When choosing a deductible IRA, there are three major choices available to you: a Roth IRA, a traditional IRA and a self-employed or SEP IRA. Choosing the right IRA involves considering your tax rate both now and in the future. It also involves evaluating what your income is, where that income comes from and how much you wish to invest.
A traditional deductible IRA allows for tax deductions to be made when the money is invested. For example, if you invest in the year 2010, you can deduct the amount invested off of your 2010 taxes. This allows you to invest with pre-tax dollars. There is a limit on how much can be invested annually in a traditional IRA, which is adjusted periodically, and those whose income exceeds a certain level are not permitted to invest in a traditional deductible IRA at all.

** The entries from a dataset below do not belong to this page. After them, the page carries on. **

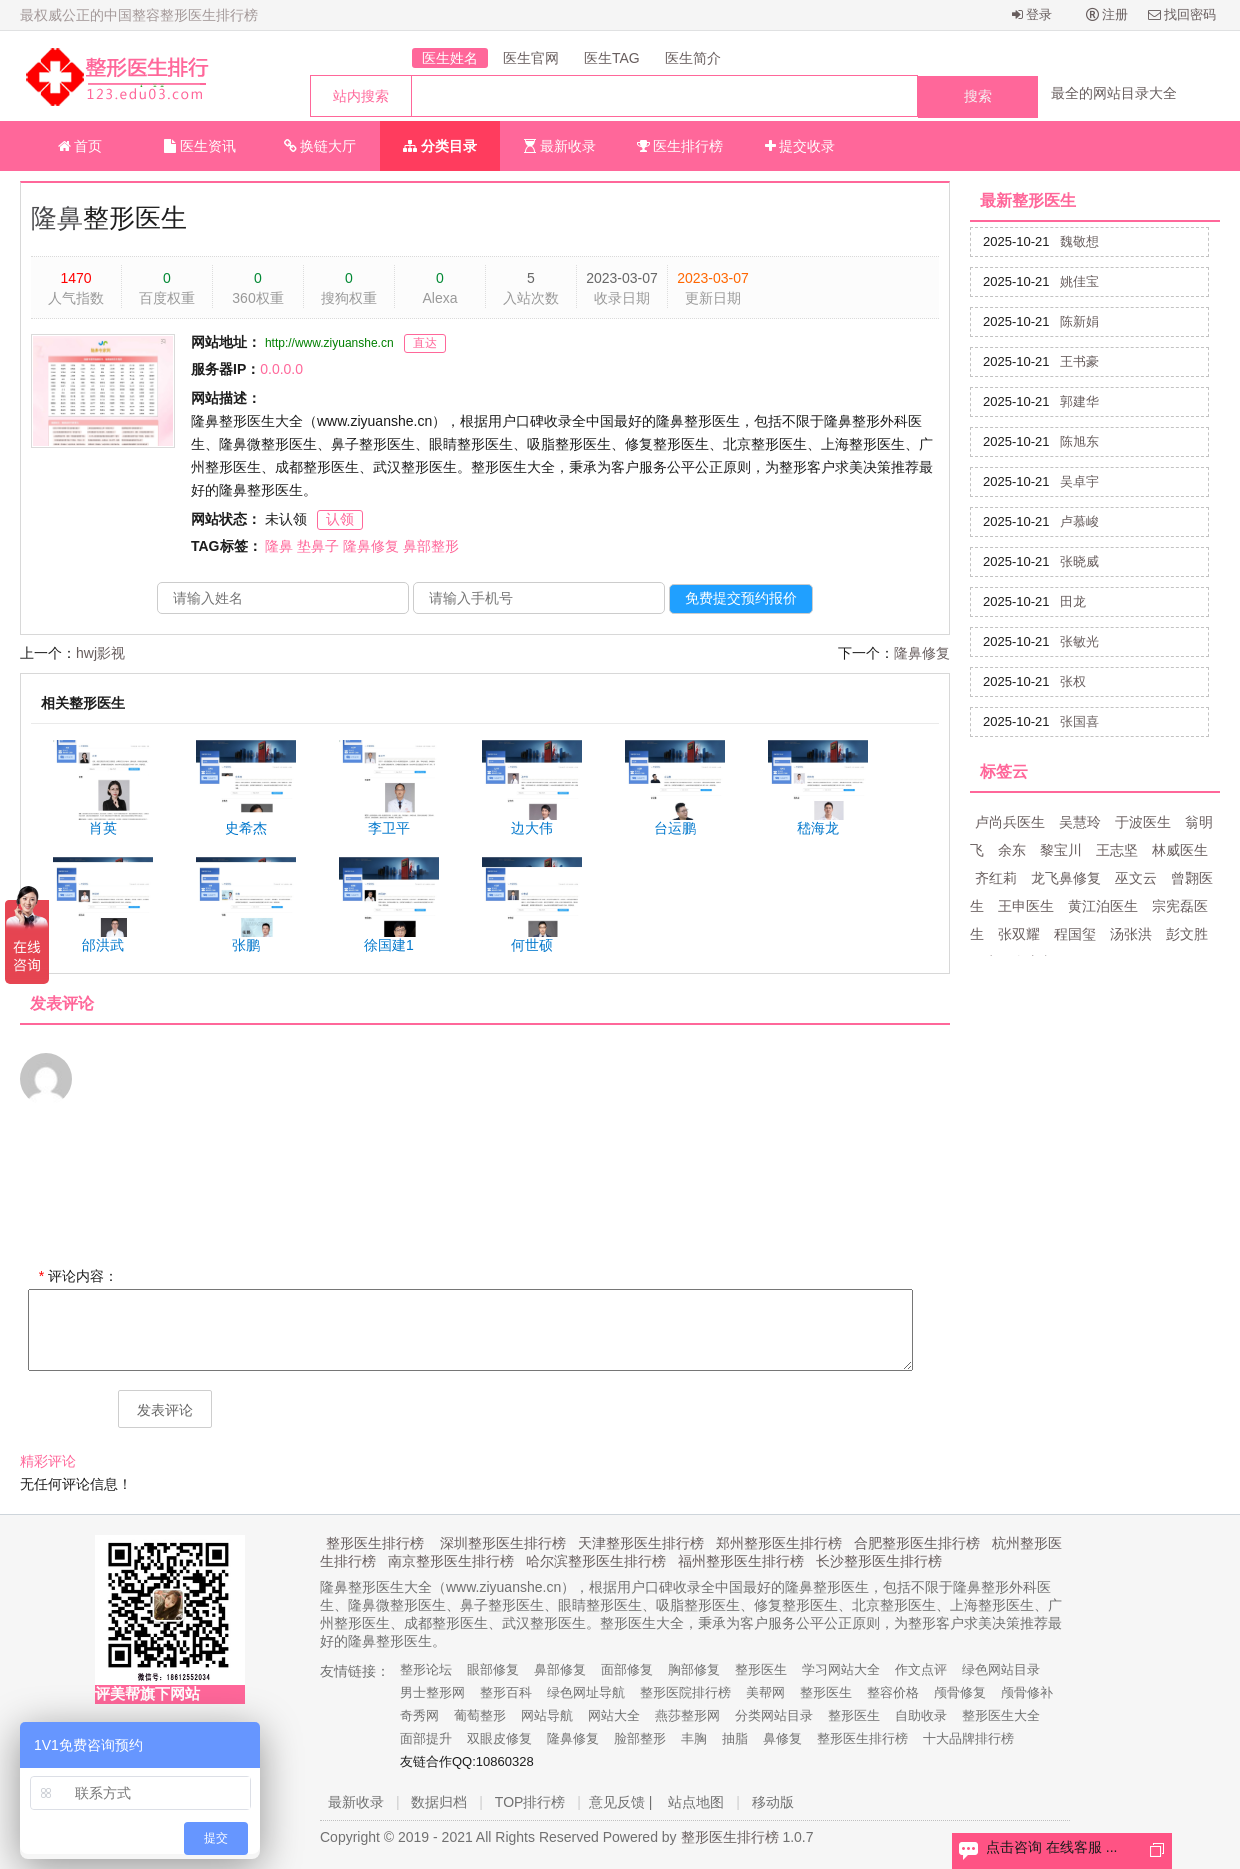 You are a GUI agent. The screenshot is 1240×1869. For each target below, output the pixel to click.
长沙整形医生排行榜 (879, 1561)
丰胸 (694, 1738)
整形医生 (761, 1669)
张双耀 (1019, 934)
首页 (80, 146)
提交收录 (800, 146)
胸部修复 (694, 1669)
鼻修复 (782, 1738)
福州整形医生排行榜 (741, 1561)
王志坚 (1117, 850)
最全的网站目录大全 (1114, 93)
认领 (340, 519)
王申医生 (1026, 906)
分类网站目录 (774, 1715)
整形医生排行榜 (375, 1543)
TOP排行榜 (530, 1802)
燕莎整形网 (687, 1715)
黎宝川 (1061, 850)
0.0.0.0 (281, 369)
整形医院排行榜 (685, 1692)
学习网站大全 (841, 1669)
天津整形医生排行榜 (641, 1543)
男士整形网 (432, 1692)
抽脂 (735, 1738)
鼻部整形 (431, 546)
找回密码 (1182, 14)
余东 (1012, 850)
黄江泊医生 (1103, 906)
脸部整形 (640, 1738)
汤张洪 (1131, 934)
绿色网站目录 (1001, 1669)
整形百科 (506, 1692)
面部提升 (426, 1738)
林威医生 (1180, 850)
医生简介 (693, 58)
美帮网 (765, 1692)
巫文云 (1136, 878)
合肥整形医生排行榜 (917, 1543)
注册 (1107, 14)
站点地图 (696, 1802)
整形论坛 (426, 1669)
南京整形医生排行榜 (451, 1561)
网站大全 (614, 1715)
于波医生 (1143, 822)
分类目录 (440, 146)
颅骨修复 (960, 1692)
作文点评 (921, 1669)
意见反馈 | (621, 1802)
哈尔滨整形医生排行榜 (596, 1561)
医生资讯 (200, 146)
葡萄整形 (480, 1715)
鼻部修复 (560, 1669)
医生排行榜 (680, 146)
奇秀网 (419, 1715)
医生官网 (531, 58)
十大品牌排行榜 (968, 1738)
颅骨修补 (1027, 1692)
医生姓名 (450, 58)
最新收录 (560, 146)
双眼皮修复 (499, 1738)
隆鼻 (57, 218)
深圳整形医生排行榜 (503, 1543)
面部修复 (627, 1669)
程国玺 (1075, 934)
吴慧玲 (1080, 822)
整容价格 (893, 1692)
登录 (1032, 14)
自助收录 (921, 1715)
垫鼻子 (318, 546)
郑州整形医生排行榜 (779, 1543)
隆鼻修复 (371, 546)
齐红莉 (996, 878)
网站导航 (547, 1715)
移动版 (773, 1802)
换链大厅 (320, 146)
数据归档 (439, 1802)
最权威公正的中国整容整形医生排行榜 (139, 15)
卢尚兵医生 (1010, 822)
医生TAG (612, 58)
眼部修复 (493, 1669)
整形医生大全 (1001, 1715)
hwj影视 (100, 653)
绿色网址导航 (586, 1692)
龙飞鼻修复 (1066, 878) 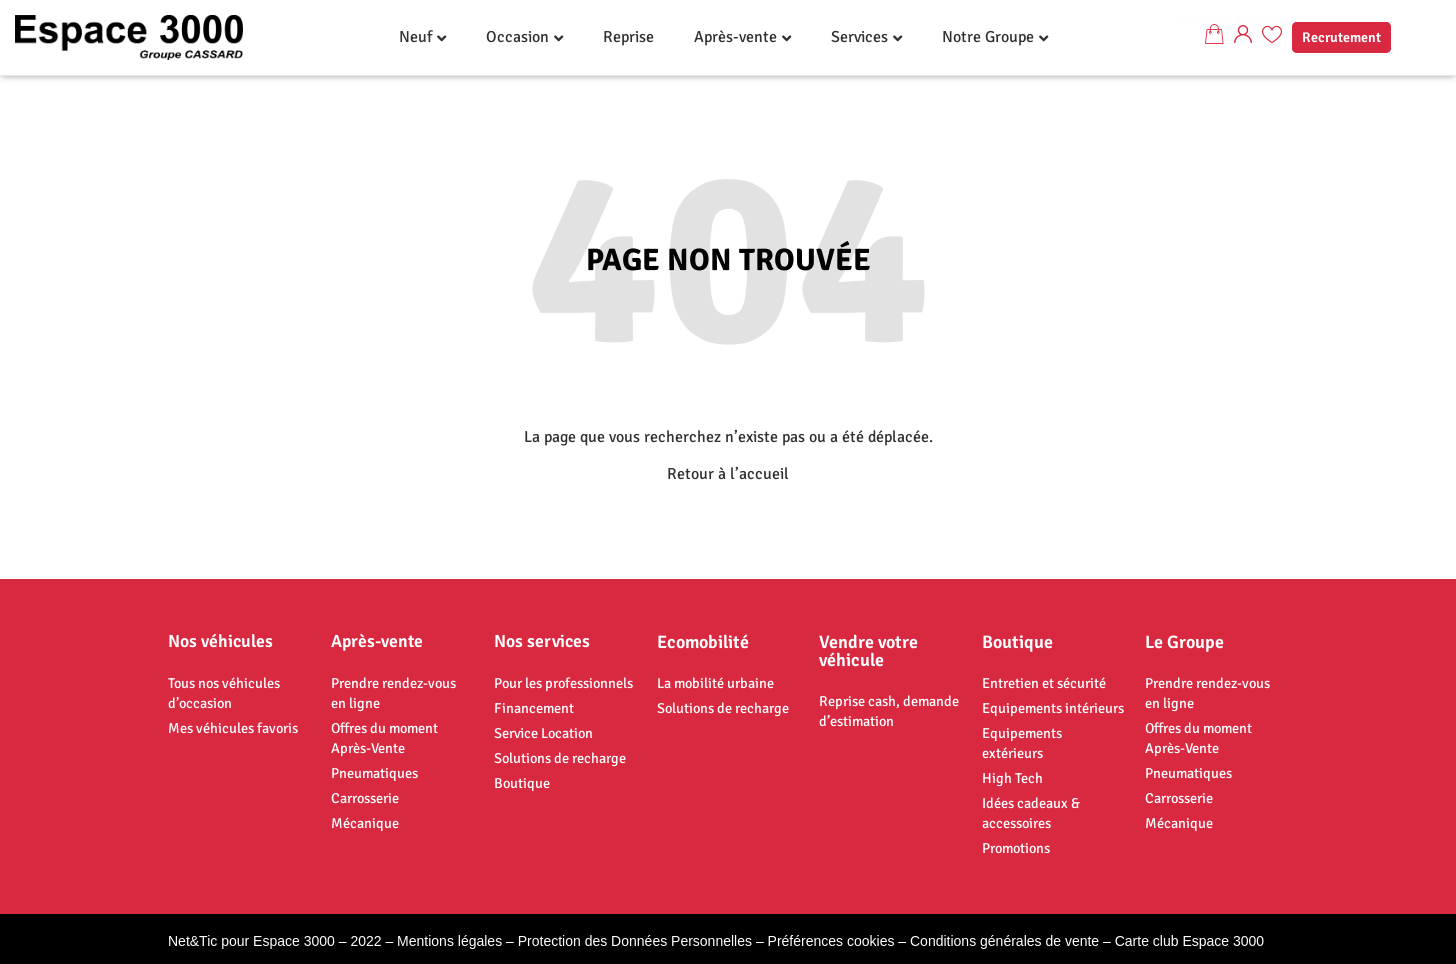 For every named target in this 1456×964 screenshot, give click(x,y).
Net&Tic (192, 941)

A Roth IRA, on the other hand, does not permit you to deduct the money in the year when the contribution is made. It is, however, still considered to be a tax advantageous investment because the earnings within the account grow tax free. This means when it comes time to withdraw the money after you have retired, you may take out money without paying taxes on it. Like a traditional deductible IRA, there is both a contribution limit and an income limit for those wishing to invest.
A SEP IRA is specifically designed for those who earn their income from self employment. A SEP IRA removes the income limits that are in place on traditional and Roth IRA accounts and sets the investment limits much higher in many cases, as the limits are based on your annual income in the year you are investing. It is also an account that allows for investments to be made pre-tax. Because the investments are made with pre-tax dollars, when you withdraw money, you pay taxes on the withdrawals.
To choose the best deductible IRA, you must first determine whether you qualify to invest in either a traditional or a Roth based on your income; if not, and if you are self-employed, a SEP IRA may be your only option. You must next determine whether you believe your tax bracket will be higher now or after you retire. If you expect your income — and thus your tax bracket — to go down after you have retired, then a traditional IRA or a SEP IRA may be a better choice.